__Requirement__:
Find the line containing "31. (786, 646)" in the data below and repeat it, along with all later lines, exactly through the last one.

__Stored data__:
#####
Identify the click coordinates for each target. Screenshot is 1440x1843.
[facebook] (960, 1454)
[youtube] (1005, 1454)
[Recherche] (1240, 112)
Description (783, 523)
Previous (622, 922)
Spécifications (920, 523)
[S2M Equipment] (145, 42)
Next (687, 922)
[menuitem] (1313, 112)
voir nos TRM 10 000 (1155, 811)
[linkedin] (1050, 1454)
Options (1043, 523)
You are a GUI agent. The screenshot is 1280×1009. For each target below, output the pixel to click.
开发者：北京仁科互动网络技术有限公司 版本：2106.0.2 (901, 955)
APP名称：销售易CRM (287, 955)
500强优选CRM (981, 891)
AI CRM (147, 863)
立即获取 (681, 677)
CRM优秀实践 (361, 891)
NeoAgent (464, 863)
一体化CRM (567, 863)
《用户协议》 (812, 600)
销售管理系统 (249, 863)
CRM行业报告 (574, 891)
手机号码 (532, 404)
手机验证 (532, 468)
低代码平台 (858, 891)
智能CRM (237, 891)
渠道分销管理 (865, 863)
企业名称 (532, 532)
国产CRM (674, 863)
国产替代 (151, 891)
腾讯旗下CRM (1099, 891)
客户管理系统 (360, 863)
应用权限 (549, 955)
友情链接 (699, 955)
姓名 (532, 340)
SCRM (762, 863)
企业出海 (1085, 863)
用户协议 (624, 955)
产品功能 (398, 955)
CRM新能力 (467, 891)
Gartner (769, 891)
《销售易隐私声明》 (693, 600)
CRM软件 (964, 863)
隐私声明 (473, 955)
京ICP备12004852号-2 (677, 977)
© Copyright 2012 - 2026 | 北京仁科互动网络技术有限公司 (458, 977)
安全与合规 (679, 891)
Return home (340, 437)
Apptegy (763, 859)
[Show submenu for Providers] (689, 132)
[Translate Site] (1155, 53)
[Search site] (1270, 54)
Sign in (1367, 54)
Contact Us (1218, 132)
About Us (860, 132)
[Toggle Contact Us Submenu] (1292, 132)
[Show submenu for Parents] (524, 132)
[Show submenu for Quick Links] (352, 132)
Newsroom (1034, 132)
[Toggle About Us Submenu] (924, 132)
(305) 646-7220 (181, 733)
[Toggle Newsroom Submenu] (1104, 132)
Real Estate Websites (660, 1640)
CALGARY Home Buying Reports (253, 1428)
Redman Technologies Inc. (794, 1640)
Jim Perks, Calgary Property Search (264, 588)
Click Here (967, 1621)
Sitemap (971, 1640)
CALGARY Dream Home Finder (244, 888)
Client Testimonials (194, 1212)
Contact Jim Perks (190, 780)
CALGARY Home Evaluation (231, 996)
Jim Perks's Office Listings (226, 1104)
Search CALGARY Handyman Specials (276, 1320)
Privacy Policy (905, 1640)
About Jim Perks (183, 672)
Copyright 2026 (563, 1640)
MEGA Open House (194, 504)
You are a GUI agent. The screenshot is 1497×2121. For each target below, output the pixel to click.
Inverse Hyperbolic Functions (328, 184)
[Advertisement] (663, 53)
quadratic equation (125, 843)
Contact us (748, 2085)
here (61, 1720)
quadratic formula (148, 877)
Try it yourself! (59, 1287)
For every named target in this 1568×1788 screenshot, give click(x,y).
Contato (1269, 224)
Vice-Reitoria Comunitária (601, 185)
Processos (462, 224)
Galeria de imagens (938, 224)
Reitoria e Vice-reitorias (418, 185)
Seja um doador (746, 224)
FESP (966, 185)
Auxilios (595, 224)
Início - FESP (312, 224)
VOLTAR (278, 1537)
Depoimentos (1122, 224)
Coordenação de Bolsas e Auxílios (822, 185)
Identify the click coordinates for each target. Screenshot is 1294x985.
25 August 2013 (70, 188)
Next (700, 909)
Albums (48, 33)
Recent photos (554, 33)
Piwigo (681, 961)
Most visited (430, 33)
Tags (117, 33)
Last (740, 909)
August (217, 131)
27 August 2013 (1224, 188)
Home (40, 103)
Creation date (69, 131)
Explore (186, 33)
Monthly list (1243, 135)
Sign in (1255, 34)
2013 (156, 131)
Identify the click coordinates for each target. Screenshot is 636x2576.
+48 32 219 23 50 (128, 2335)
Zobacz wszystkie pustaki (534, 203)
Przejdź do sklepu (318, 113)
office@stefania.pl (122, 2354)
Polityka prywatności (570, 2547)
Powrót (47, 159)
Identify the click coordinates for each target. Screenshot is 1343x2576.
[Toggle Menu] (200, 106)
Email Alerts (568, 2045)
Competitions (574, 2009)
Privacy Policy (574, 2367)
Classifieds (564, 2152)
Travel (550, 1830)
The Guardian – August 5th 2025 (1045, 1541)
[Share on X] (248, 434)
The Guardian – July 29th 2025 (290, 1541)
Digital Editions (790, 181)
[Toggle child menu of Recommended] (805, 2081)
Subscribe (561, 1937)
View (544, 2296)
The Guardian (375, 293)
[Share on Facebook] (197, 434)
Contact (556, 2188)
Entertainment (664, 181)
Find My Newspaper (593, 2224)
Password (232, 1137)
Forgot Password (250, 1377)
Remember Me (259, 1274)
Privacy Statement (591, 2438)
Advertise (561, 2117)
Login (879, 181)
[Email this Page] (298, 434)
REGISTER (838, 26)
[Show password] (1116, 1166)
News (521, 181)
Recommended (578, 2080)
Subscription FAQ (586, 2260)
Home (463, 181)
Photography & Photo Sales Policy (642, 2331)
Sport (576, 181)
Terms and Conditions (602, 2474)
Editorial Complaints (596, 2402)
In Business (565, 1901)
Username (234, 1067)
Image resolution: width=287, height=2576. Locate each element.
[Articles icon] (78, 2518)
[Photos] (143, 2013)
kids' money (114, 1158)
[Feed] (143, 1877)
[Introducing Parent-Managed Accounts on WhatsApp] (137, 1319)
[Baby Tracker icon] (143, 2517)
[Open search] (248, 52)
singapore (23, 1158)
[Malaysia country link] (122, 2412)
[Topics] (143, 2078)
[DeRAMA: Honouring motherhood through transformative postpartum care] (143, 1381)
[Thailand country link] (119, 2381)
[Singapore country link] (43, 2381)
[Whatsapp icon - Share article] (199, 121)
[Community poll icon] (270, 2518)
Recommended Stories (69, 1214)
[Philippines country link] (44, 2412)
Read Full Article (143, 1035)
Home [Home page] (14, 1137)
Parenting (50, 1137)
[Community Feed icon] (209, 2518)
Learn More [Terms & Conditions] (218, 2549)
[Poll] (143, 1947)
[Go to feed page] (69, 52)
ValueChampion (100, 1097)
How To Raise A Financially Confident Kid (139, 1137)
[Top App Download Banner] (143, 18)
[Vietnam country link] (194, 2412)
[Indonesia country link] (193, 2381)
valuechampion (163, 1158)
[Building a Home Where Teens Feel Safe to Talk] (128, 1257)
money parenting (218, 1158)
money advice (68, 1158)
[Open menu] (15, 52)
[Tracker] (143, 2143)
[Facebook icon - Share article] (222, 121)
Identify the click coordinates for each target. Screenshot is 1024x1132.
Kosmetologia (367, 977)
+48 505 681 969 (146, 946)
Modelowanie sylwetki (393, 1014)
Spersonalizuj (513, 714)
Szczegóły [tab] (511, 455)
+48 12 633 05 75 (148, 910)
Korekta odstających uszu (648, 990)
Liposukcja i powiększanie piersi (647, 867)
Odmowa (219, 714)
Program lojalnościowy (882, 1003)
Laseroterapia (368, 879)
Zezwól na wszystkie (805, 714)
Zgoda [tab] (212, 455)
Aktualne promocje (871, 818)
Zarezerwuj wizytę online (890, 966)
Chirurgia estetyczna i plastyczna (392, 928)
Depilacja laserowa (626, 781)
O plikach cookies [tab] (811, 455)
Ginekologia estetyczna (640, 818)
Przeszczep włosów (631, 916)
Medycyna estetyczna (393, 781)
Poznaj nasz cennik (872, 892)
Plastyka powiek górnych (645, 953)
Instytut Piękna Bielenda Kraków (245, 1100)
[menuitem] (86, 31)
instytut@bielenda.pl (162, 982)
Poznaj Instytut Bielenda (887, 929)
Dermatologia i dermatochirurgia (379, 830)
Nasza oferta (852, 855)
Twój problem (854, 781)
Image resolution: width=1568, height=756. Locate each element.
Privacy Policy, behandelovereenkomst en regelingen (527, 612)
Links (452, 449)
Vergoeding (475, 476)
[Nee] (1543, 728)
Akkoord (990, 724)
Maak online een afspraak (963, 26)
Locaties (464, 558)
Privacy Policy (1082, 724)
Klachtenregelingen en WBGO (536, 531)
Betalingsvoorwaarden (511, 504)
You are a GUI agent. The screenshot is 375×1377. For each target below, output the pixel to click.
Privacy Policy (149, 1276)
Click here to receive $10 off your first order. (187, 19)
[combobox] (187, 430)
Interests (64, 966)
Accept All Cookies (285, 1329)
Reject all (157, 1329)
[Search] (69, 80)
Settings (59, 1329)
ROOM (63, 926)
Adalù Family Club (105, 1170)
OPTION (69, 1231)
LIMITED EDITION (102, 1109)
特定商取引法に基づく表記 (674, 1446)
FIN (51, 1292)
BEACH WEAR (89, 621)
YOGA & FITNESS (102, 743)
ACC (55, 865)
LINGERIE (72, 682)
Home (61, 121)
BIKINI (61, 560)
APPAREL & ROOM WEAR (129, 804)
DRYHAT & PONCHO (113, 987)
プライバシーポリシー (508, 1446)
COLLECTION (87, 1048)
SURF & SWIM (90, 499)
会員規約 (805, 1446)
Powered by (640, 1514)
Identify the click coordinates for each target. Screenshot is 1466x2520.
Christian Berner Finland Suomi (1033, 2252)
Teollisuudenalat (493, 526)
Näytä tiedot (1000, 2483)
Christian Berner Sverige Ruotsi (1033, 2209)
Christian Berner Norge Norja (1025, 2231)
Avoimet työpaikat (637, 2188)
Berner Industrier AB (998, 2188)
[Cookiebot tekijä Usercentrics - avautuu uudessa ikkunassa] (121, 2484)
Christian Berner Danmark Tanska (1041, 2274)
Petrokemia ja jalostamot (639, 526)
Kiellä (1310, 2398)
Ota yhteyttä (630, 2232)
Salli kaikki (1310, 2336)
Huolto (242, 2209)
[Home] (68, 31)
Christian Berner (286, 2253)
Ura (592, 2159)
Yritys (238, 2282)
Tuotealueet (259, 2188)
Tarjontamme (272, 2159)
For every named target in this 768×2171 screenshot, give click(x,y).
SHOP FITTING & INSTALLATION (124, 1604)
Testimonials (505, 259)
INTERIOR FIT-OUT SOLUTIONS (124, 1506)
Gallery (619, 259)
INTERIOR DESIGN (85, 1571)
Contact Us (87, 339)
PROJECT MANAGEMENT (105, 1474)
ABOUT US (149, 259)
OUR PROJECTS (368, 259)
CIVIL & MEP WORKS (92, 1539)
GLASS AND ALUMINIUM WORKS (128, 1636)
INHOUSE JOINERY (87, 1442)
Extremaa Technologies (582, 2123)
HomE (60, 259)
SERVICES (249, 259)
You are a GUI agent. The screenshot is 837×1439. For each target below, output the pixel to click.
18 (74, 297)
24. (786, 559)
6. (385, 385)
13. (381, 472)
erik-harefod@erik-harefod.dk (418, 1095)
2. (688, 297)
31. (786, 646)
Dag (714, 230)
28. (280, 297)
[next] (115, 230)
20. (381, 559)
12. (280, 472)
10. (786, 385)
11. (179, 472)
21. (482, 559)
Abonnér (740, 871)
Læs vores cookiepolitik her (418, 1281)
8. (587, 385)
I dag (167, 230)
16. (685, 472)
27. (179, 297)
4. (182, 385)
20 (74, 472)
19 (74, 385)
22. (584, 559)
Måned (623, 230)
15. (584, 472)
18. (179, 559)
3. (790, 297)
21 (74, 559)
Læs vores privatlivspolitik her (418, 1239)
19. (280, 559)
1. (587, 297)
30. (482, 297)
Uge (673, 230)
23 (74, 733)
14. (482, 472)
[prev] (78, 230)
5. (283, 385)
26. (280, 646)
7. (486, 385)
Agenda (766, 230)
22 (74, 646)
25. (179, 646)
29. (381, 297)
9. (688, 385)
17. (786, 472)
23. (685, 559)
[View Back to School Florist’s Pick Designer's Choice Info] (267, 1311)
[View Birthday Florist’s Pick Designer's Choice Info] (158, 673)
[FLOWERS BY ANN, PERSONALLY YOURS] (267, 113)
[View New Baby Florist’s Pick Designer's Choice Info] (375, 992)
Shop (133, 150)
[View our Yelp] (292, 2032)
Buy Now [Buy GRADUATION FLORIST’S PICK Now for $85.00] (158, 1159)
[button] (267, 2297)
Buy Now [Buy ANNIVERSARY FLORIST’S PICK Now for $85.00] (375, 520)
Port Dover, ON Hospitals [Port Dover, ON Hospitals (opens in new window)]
#####
__Completed exercise__:
31. (786, 646)
Dag (714, 230)
28. (280, 297)
[next] (115, 230)
20. (381, 559)
12. (280, 472)
10. (786, 385)
11. (179, 472)
21. (482, 559)
Abonnér (740, 871)
Læs vores cookiepolitik her (418, 1281)
8. (587, 385)
I dag (167, 230)
16. (685, 472)
27. (179, 297)
4. (182, 385)
20 (74, 472)
19 (74, 385)
22. (584, 559)
Måned (623, 230)
15. (584, 472)
18. (179, 559)
3. (790, 297)
21 (74, 559)
Læs vores privatlivspolitik her (418, 1239)
19. (280, 559)
1. (587, 297)
30. (482, 297)
Uge (673, 230)
23 (74, 733)
14. (482, 472)
[prev] (78, 230)
5. (283, 385)
26. (280, 646)
7. (486, 385)
Agenda (766, 230)
22 (74, 646)
25. (179, 646)
29. (381, 297)
9. (688, 385)
17. (786, 472)
23. (685, 559)
[View Back to School Florist’s Pick Designer's Choice Info] (267, 1311)
[View Birthday Florist’s Pick Designer's Choice Info] (158, 673)
[FLOWERS BY ANN, PERSONALLY YOURS] (267, 113)
[View New Baby Florist’s Pick Designer's Choice Info] (375, 992)
Shop (133, 150)
[View our Yelp] (292, 2032)
Buy Now [Buy GRADUATION FLORIST’S PICK Now for $85.00] (158, 1159)
[button] (267, 2297)
Buy Now [Buy ANNIVERSARY FLORIST’S PICK Now for $85.00] (375, 520)
Port Dover, ON Hospitals [Port Dover, ON Hospitals (opens in new window)]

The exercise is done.